Saved data entries
= = =

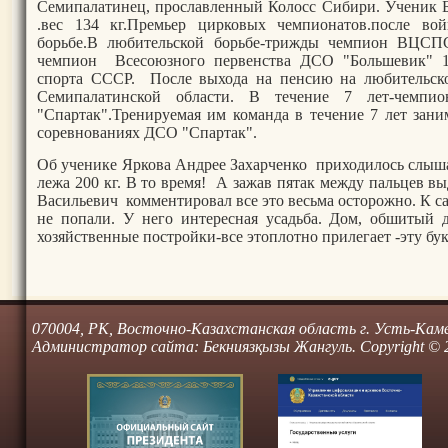
Семипалатинец, прославленный Колосс Сибири. Ученик Б
.вес 134 кг.Премьер цирковых чемпионатов.после во
борьбе.В любительской борьбе-трижды чемпион ВЦСП
чемпион Всесоюзного первенства ДСО "Большевик" 19
спорта СССР. После выхода на пенсию на любительско
Семипалатинской области. В течение 7 лет-чемп
"Спартак".Тренируемая им команда в течение 7 лет зани
соревнованиях ДСО "Спартак".
Об ученике Яркова Андрее Захарченко приходилось слыш
лежа 200 кг. В то время! А зажав пятак между пальцев в
Васильевич комментировал все это весьма осторожно. К са
не попали. У него интересная усадьба. Дом, обшитый д
хозяйственные постройки-все этоплотно прилегает -эту бу
070004, РК, Восточно-Казахстанская область г. Усть-Камено
Администратор сайта: Бекниязқызы Жангуль. Copyright ©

= = =

• Assignment
From the records given above, copy all lines containing "течение".

• Finished task
Семипалатинской области. В течение 7 лет-чемп
"Спартак".Тренируемая им команда в течение 7 лет зани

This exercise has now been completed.